- [What to produce]
The output should be limited to the line holding "лецитин (без ГМО), витамин" and the lines after it through the end of the entries, each restated exactly.

- [Records from a data source]
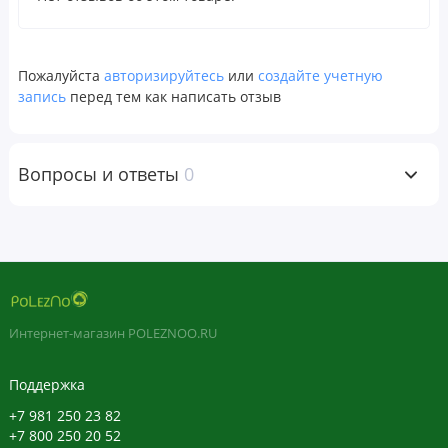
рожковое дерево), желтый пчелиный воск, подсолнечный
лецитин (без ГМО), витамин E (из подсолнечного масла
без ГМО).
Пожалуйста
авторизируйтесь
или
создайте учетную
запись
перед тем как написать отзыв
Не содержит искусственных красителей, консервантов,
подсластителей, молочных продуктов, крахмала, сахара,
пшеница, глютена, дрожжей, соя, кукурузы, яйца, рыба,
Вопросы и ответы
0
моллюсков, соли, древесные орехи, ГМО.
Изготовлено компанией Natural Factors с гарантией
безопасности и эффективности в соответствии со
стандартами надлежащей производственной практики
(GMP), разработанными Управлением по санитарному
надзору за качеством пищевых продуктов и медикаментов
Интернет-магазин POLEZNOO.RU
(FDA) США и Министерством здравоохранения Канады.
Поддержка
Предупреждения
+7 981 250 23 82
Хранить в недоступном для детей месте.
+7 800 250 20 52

- [Task output]
лецитин (без ГМО), витамин E (из подсолнечного масла
без ГМО).
Пожалуйста
авторизируйтесь
или
создайте учетную
запись
перед тем как написать отзыв
Не содержит искусственных красителей, консервантов,
подсластителей, молочных продуктов, крахмала, сахара,
пшеница, глютена, дрожжей, соя, кукурузы, яйца, рыба,
Вопросы и ответы
0
моллюсков, соли, древесные орехи, ГМО.
Изготовлено компанией Natural Factors с гарантией
безопасности и эффективности в соответствии со
стандартами надлежащей производственной практики
(GMP), разработанными Управлением по санитарному
надзору за качеством пищевых продуктов и медикаментов
Интернет-магазин POLEZNOO.RU
(FDA) США и Министерством здравоохранения Канады.
Поддержка
Предупреждения
+7 981 250 23 82
Хранить в недоступном для детей месте.
+7 800 250 20 52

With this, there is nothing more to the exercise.